◆ INPUT DATA
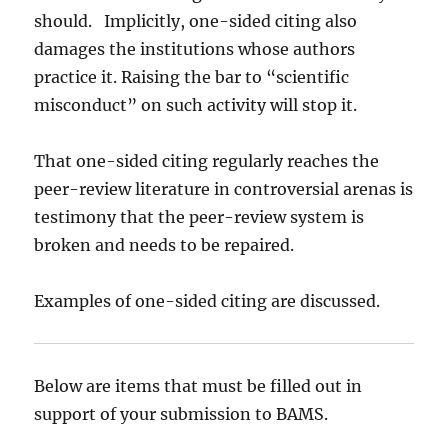
should. Implicitly, one-sided citing also
damages the institutions whose authors
practice it. Raising the bar to “scientific
misconduct” on such activity will stop it.
That one-sided citing regularly reaches the
peer-review literature in controversial arenas is
testimony that the peer-review system is
broken and needs to be repaired.
Examples of one-sided citing are discussed.
Below are items that must be filled out in
support of your submission to BAMS.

◆ HOW TO COMPLETE THIS TASK
Where a picture appears, skip it; repeat everything else in the data exactly.

◆ OUTPUT BELOW
should. Implicitly, one-sided citing also
damages the institutions whose authors
practice it. Raising the bar to “scientific
misconduct” on such activity will stop it.
That one-sided citing regularly reaches the
peer-review literature in controversial arenas is
testimony that the peer-review system is
broken and needs to be repaired.
Examples of one-sided citing are discussed.
Below are items that must be filled out in
support of your submission to BAMS.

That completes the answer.